There is no clear beginning, no origin story—only mud,
darkness, breath, and a body moving. He crawls endlessly through thick, sucking
mud, pulling himself forward inch by inch. He carries a sack filled with tins
of food. He does not know where he is or why he moves; he only knows that
movement happens, and stopping feels like a kind of death.
His thoughts come in fragments, broken rhythms,
half-remembered phrases. Memory does not unfold smoothly—it arrives as scraps,
uncertain and unreliable. He recalls a time before the mud, or thinks he does:
a world of light, of people, of words spoken normally. But these memories are
unstable, possibly invented, possibly echoes of something read or heard.

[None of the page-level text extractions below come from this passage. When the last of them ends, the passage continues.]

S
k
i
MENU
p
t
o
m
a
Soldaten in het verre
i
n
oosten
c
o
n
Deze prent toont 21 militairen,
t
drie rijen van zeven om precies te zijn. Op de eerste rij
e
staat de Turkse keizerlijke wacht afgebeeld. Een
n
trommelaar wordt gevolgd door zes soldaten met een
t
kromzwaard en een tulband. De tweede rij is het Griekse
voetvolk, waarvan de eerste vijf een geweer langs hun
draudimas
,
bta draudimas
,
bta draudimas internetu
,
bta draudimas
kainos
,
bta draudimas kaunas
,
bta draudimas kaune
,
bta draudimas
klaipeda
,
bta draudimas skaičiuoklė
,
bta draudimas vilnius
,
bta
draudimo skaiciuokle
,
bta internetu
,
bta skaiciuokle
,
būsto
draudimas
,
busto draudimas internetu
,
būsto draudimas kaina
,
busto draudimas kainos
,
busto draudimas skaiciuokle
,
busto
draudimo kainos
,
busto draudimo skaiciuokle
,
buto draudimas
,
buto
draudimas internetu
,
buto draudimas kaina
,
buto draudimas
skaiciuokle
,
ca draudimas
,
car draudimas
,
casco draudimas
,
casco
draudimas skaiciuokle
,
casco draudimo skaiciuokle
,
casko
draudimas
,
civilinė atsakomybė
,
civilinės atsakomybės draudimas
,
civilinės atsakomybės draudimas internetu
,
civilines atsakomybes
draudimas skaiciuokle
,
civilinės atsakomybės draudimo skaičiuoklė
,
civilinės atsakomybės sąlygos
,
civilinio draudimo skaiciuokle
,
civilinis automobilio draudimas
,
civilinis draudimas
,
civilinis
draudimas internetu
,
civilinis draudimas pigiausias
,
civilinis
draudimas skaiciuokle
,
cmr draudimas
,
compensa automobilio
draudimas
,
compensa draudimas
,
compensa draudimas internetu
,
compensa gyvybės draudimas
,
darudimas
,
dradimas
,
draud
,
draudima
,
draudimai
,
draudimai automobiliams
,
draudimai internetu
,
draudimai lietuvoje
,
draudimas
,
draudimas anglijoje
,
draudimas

Nothing can be trusted fully, not even his own mind.
He crawls alone for a long time.
Then he encounters another body in the mud.
The other man is motionless at first. The narrator
names him Pim, though the name feels arbitrary, as if pulled from nowhere. The
narrator becomes Pim’s master—not by choice, but by position. He beats Pim to
make him move, to crawl, to obey. Violence becomes communication. Pain becomes
instruction. There are no explanations, only blows and reactions.

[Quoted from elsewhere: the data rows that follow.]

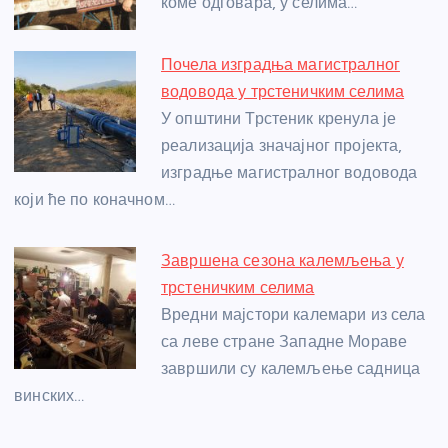
o
er
p
коме одговара, у селима…
k
Почела изградња магистралног
водовода у трстеничким селима
У општини Трстеник кренула је
реализација значајног пројекта,
изградње магистралног водовода
који ће по коначном…
Завршена сезона калемљења у
трстеничким селима
Вредни мајстори калемари из села
са леве стране Западне Мораве
завршили су калемљење садница
винских…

Together they form a pair: one ahead, one behind. The
one behind suffers; the one ahead commands. The narrator feeds Pim from his
tins, controls his movements, regulates his existence. Pim becomes a mirror of
what the narrator might have been—or will become. The relationship is brutal,
mechanical, ritualistic.
Yet even in this cruelty, there is dependence. The
narrator needs Pim as much as Pim needs him. Without Pim, there is no
structure, no role, no meaning—even if that meaning is horrific.
Eventually, Pim stops responding.
Whether from exhaustion, death, or withdrawal is
unclear. The narrator beats him, waits, listens, but Pim does not return to
function. The narrator abandons him and crawls on alone again, returning to
solitude.
Now the narrator begins to suspect something
terrifying:
This cycle has happened before.
He imagines that he was once Pim himself—beaten,
dragged, commanded. And he imagines that he will become Pim again. The roles
are not fixed. There is no progress, only repetition. Master and victim rotate
endlessly, like positions in a nightmare with no exit.
The world seems to consist entirely of countless
crawling bodies, each locked into the same pattern: crawling alone, finding
another, dominating or being dominated, losing them, and crawling on again.
There is no final revelation.
No escape from the mud.
No arrival at light.
No explanation for why this system exists.
The narrator continues to crawl, continues to think,
continues to speak—in broken syntax, without punctuation, without
certainty—because speaking is the only proof that he still exists.
The novel ends not with closure, but with continuation.
The mud goes on. The body goes on. The voice goes on.
This is how it is.
What the Story Ultimately Conveys
Though stripped of plot in the traditional sense, How
It Is tells a grim, deeply human story:
Existence as endurance, not purpose
Language as a failing tool, yet the only one available
Power and suffering as cyclical, not moral
Identity as unstable, endlessly shifting between roles
Memory as unreliable, possibly fabricated
Beckett reduces life to its barest mechanics: body,
pain, movement, voice.
There is no redemption—but there is persistence.